• _Data supplied_
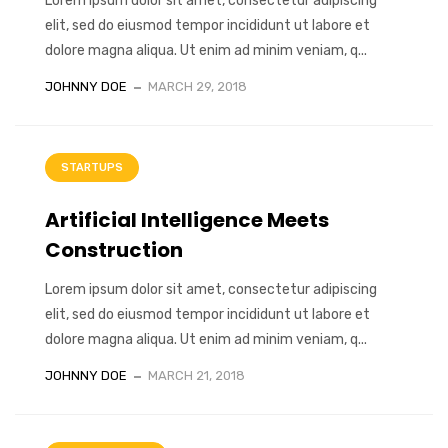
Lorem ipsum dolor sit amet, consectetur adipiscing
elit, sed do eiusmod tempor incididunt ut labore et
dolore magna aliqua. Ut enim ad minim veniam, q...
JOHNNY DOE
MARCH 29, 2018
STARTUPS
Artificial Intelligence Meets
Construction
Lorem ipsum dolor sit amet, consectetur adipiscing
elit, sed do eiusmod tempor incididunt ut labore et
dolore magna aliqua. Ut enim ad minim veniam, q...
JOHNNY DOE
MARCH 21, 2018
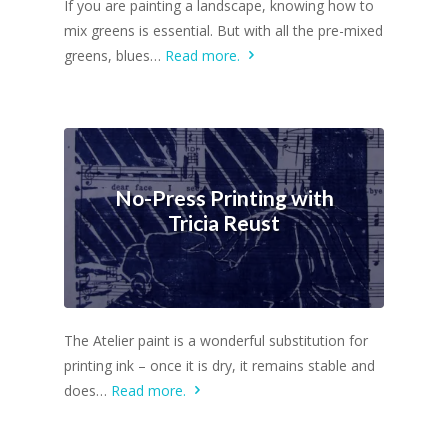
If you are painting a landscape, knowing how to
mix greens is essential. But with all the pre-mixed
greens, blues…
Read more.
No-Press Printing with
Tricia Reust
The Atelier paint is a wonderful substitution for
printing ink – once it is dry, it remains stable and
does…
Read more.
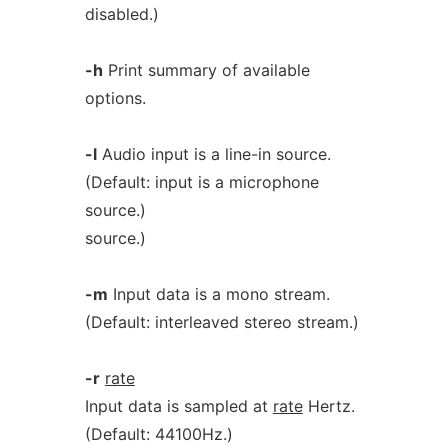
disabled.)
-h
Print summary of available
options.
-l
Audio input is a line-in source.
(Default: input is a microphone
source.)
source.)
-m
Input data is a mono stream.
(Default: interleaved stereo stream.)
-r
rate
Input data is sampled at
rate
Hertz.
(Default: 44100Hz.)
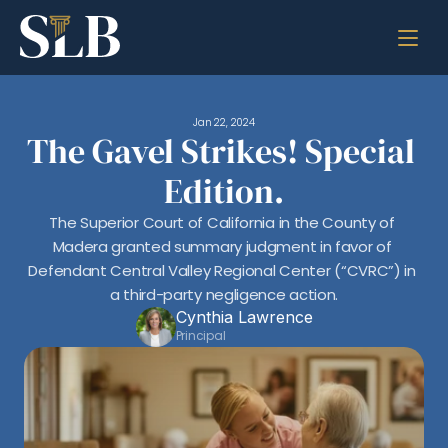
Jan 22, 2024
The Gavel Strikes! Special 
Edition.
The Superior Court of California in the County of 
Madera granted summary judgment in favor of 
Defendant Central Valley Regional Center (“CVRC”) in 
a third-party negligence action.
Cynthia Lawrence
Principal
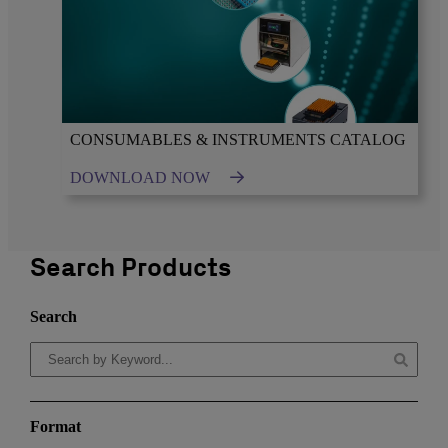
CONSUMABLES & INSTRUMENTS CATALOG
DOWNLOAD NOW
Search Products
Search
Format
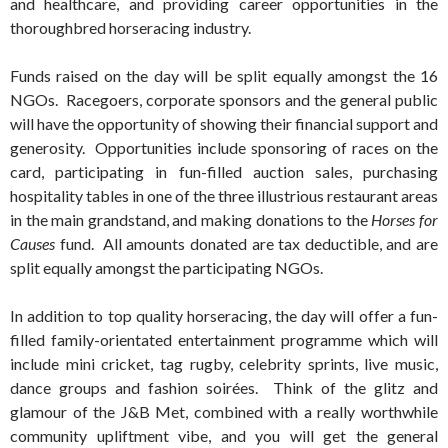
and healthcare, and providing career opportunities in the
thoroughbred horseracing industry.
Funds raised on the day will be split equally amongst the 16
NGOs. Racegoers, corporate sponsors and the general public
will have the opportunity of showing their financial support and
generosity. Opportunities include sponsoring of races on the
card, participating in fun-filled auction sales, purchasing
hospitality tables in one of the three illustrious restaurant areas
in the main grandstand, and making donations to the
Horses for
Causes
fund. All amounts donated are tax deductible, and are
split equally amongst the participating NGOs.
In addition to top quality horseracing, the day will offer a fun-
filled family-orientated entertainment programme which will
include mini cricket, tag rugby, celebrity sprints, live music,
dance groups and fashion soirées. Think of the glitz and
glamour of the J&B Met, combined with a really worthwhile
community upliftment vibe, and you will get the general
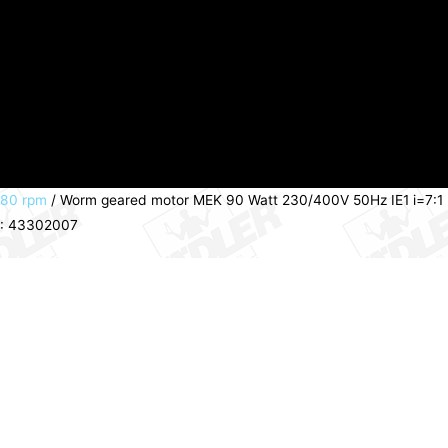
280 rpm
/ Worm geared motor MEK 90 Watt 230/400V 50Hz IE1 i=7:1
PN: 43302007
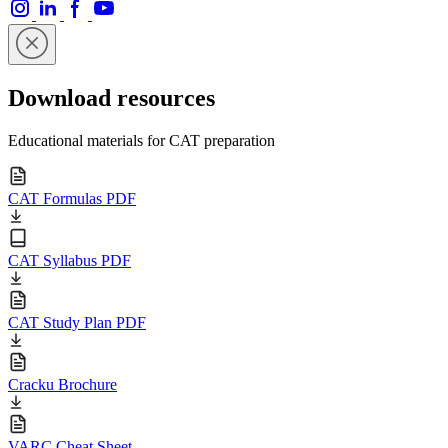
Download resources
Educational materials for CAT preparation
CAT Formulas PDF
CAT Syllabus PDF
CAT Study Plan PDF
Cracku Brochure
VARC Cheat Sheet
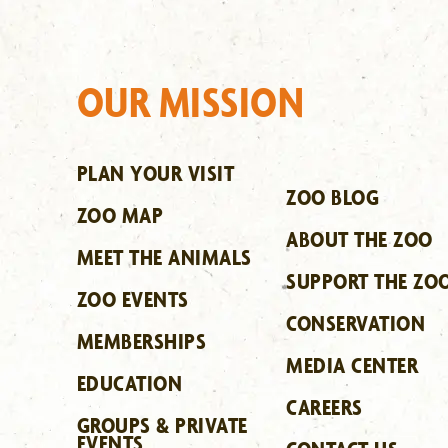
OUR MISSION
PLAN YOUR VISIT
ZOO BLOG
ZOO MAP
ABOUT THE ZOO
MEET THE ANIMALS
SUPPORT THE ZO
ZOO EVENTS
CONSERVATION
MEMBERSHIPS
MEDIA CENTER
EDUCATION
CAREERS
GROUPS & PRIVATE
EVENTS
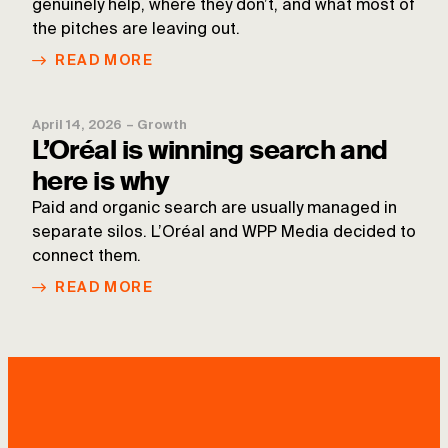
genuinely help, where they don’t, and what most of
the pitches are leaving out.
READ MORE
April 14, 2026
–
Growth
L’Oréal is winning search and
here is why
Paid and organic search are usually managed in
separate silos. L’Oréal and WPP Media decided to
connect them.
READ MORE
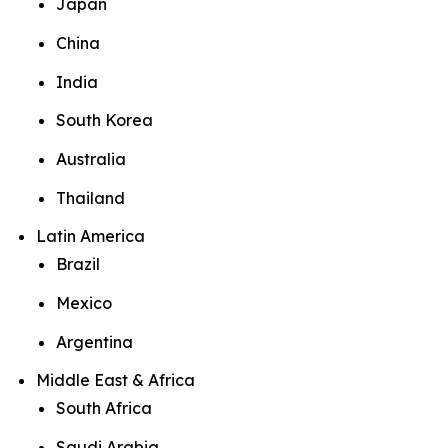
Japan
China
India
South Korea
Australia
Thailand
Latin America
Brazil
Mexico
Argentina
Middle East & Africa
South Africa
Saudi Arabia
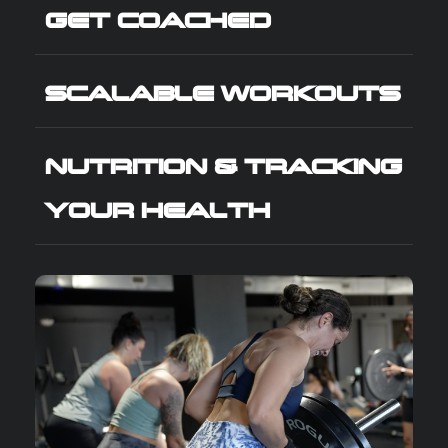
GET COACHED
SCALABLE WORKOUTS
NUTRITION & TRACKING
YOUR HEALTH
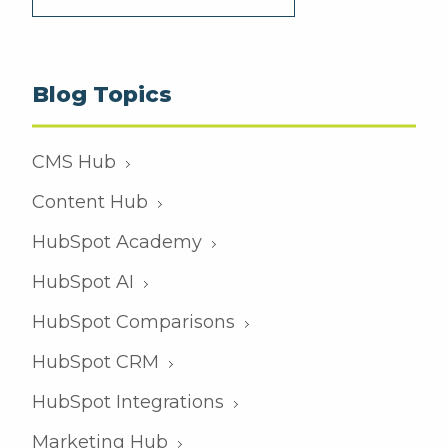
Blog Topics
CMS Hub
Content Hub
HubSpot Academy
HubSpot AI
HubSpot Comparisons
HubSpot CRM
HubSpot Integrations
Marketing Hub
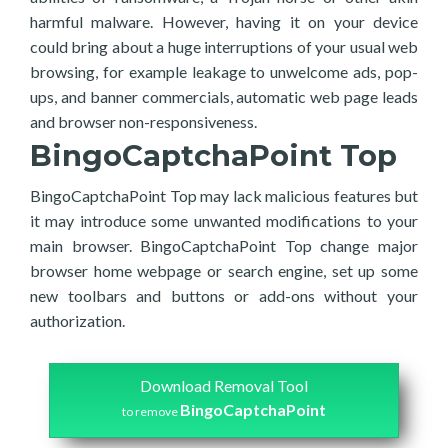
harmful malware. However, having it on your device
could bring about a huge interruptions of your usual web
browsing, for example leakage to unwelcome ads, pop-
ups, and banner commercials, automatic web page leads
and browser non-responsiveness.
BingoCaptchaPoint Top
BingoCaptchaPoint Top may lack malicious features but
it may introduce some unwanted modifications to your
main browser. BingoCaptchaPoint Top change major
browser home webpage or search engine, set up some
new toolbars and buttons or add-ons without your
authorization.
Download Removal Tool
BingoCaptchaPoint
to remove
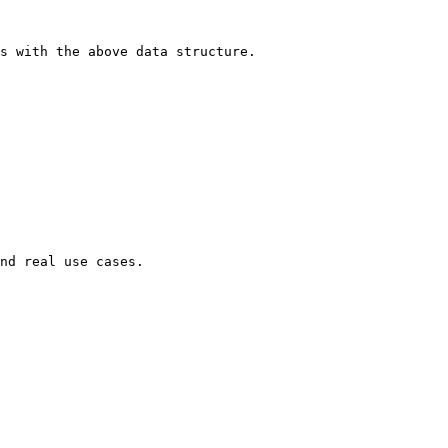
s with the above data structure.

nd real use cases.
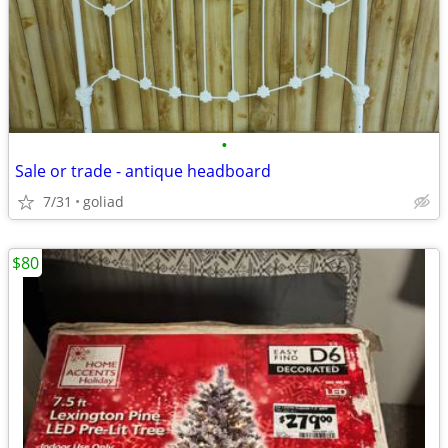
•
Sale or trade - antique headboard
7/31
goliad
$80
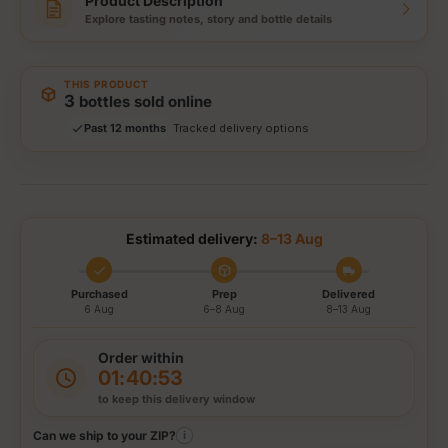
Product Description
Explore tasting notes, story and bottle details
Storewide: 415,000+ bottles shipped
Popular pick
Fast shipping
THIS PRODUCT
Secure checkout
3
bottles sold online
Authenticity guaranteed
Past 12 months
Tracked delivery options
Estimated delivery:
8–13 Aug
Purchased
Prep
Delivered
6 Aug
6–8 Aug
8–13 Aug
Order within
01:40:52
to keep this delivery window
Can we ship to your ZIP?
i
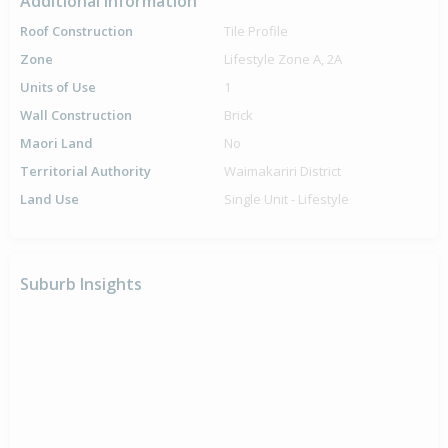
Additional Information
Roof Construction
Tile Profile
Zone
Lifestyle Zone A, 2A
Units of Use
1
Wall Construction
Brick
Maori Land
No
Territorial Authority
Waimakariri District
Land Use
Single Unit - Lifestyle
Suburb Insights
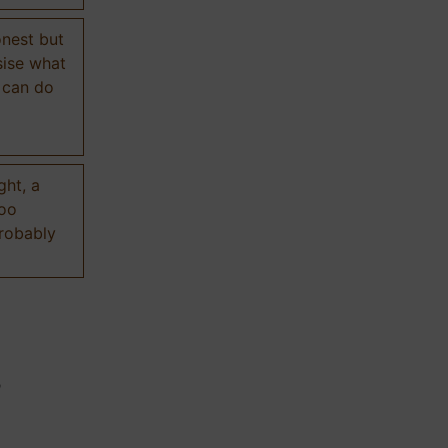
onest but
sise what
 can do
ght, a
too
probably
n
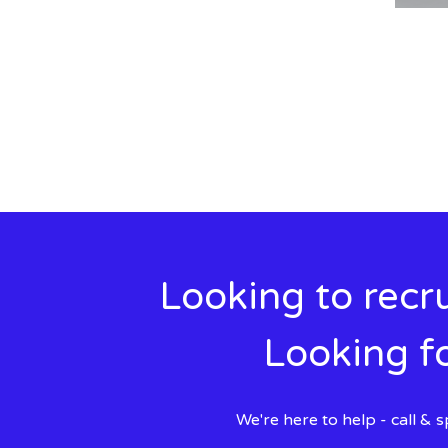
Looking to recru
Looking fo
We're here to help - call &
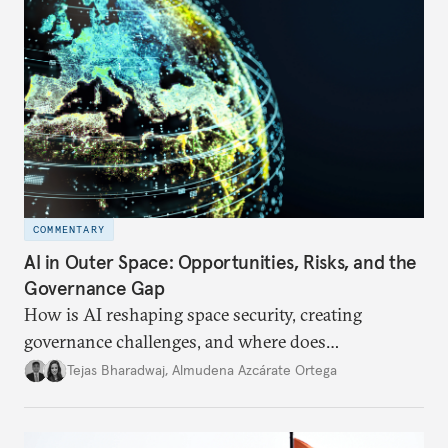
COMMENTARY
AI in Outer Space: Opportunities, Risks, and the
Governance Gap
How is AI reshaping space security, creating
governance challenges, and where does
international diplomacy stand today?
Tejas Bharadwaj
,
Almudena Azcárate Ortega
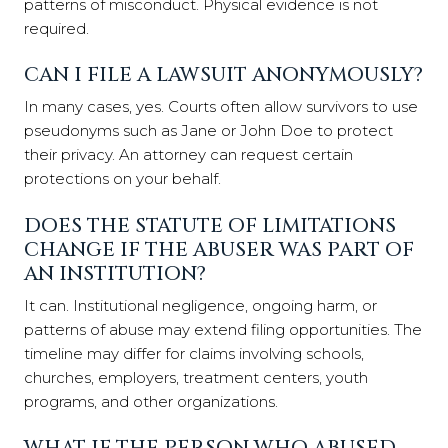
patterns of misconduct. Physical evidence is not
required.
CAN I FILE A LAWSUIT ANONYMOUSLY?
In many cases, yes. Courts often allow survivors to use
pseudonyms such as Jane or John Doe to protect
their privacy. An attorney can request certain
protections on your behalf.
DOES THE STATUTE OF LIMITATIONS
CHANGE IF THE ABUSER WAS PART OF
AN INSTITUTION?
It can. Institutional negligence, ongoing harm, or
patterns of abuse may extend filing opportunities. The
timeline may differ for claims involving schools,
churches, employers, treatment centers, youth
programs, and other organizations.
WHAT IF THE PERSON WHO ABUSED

• _The task_
Working from the entries above, please transcribe only the lines from the line with "OUR MISSION" through the line with "South Africa", exactly, with both end lines and without pictures.

• _Your response_
OUR MISSION
PLAN YOUR VISIT
ZOO BLOG
ZOO MAP
ABOUT THE ZOO
MEET THE ANIMALS
SUPPORT THE ZO
ZOO EVENTS
CONSERVATION
MEMBERSHIPS
MEDIA CENTER
EDUCATION
CAREERS
GROUPS & PRIVATE
EVENTS
genuinely help, where they don’t, and what most of
the pitches are leaving out.
READ MORE
April 14, 2026
–
Growth
L’Oréal is winning search and
here is why
Paid and organic search are usually managed in
separate silos. L’Oréal and WPP Media decided to
connect them.
READ MORE
Japan
China
India
South Korea
Australia
Thailand
Latin America
Brazil
Mexico
Argentina
Middle East & Africa
South Africa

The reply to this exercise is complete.